Uit de parlementaire geschiedenis van art. 420bis Sr blijkt dat het bestanddeel ‘verwerven’ in dit artikel dezelfde betekenis heeft als in de helingsbepalingen. Uit de memorie van toelichting bij de herziene helingsbepalingen volgt dat deze term alle handelingen omvat die tot gevolg hebben dat iemand de feitelijke zeggenschap over een goed verkrijgt. Daarbij kan worden gedacht aan het kopen, ruilen, huren en ten geschenke aannemen. Verwerven duidt op het in handen krijgen, waarbij de wijze van verwerving niet relevant is. Dat kan bijvoorbeeld ook geschieden door middel van een tussenpersoon. Ook is niet vereist dat het voorwerp zich in de fysieke nabijheid van de verwerver bevindt.

Door het hof is vastgesteld dat tussen 1 december 2011 en 3 januari 2012 vijf overboekingen van rekeningen van het gastouderbureau, de verdachte en van betrokkene 2 naar de rekeningen van een Oostenrijkse notaris hebben plaatsgevonden ten behoeve van de aankoop van het onroerend goed in plaats. Uit het door het hof als bewijsmiddel 15 gebruikte overzicht van onderlinge mutaties op de bankrekeningen van het gastouderbureau, de verdachte en van betrokkene 2 blijkt dat de laatste van de vorenbedoelde overboekingen heeft plaatsgevonden op 3 januari 2012, zijnde tevens de laatste dag van de tenlastegelegde periode.

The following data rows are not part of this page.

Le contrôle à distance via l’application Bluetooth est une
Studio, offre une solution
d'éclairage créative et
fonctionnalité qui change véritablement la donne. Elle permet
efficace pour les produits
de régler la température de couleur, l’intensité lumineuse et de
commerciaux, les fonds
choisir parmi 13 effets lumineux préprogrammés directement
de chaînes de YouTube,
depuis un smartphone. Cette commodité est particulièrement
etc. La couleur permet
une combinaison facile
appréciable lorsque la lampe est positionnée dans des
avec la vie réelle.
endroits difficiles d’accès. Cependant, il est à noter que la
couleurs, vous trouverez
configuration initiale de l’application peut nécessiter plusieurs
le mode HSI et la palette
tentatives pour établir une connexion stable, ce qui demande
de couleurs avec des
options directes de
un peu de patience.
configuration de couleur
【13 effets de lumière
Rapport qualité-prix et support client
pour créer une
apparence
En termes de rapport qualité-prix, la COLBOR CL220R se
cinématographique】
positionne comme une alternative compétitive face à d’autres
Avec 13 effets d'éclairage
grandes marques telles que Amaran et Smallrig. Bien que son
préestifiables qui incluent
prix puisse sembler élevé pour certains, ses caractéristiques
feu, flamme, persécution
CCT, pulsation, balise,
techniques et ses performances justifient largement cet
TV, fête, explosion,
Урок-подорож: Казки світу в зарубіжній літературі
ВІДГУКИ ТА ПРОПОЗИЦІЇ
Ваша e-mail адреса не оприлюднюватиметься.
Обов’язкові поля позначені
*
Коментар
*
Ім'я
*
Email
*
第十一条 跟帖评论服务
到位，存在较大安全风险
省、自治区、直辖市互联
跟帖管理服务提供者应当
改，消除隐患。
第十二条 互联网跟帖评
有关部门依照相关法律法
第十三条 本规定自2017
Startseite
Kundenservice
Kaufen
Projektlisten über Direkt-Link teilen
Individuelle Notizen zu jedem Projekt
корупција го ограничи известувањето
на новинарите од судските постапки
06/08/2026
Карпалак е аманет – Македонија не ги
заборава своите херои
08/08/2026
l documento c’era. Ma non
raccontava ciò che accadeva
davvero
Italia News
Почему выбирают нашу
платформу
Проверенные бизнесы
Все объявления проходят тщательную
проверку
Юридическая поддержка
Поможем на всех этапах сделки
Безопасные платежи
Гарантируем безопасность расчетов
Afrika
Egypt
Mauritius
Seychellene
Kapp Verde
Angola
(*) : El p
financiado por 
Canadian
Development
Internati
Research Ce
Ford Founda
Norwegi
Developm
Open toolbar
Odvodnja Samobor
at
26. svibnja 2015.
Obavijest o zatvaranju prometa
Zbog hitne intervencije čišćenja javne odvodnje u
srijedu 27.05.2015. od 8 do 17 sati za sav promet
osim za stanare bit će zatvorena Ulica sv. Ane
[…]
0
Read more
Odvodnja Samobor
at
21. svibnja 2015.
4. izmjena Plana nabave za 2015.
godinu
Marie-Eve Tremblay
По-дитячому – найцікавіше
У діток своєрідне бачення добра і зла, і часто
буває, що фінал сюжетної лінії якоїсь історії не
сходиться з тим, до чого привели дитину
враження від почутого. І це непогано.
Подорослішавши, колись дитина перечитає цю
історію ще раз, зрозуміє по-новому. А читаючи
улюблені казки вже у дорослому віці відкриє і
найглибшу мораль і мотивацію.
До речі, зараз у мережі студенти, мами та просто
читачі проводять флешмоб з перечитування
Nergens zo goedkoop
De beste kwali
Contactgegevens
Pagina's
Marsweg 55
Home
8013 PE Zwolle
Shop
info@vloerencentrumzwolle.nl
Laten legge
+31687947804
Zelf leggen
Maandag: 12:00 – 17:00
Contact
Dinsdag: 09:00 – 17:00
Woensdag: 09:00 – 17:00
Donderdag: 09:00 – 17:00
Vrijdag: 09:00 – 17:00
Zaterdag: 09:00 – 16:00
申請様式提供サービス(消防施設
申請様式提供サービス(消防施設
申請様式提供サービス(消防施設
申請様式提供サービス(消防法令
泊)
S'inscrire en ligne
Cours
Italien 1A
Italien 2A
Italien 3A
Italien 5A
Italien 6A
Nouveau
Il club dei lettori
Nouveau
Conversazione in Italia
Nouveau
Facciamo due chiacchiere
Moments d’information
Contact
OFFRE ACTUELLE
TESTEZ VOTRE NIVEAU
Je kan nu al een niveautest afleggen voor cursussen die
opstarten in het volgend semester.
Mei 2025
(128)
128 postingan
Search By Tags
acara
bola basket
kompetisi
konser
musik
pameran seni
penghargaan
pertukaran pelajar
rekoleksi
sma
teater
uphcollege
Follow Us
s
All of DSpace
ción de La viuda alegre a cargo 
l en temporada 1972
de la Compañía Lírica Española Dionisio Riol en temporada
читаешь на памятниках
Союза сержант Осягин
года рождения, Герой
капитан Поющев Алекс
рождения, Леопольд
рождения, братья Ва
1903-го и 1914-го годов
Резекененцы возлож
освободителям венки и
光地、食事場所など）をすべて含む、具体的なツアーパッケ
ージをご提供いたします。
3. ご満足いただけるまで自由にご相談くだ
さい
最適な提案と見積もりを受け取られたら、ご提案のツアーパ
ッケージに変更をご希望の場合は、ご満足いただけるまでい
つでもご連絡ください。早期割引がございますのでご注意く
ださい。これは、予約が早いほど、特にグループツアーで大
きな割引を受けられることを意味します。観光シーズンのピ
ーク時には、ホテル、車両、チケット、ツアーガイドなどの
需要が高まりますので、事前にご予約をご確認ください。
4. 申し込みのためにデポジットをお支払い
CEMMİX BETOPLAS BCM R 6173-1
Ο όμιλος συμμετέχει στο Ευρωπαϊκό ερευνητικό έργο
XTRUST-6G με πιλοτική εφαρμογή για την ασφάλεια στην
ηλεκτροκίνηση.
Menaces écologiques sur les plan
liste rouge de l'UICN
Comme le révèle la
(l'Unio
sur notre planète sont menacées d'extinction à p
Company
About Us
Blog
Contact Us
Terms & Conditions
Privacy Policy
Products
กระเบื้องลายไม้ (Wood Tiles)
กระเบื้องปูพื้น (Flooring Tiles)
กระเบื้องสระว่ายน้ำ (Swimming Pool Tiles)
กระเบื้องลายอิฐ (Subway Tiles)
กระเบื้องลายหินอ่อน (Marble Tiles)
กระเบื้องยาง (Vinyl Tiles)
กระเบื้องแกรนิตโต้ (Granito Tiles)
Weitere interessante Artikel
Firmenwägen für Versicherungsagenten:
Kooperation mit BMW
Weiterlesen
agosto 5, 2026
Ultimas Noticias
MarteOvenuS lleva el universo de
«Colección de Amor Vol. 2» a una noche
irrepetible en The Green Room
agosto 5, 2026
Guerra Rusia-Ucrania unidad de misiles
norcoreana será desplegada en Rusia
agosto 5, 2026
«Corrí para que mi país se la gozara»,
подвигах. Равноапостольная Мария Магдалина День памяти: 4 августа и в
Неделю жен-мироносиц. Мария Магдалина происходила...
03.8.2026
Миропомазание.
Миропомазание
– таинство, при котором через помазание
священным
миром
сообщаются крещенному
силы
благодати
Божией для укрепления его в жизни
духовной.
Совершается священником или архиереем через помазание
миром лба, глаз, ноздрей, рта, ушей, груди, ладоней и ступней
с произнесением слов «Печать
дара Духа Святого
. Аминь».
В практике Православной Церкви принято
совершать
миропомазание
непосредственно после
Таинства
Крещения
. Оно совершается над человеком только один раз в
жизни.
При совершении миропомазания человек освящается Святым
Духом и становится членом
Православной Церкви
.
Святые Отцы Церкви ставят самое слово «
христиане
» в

Voor zover het hof heeft geoordeeld dat de verdachte met de overboeking op 3 januari 2012 heeft voldaan aan zijn financiële verplichtingen voor de aankoop van het onroerend goed in Oostenrijk, en daarmee dit onroerend goed heeft verworven in de zin van art. 420bis Sr, getuigt dit oordeel, gelet op hetgeen ik onder randnummer 15 heb vooropgesteld, van een onjuiste rechtsopvatting. Uit die overboekingen kan immers niet worden afgeleid dat de verdachte op 3 januari 2012 de feitelijke zeggenschap over het onroerend goed heeft verkregen.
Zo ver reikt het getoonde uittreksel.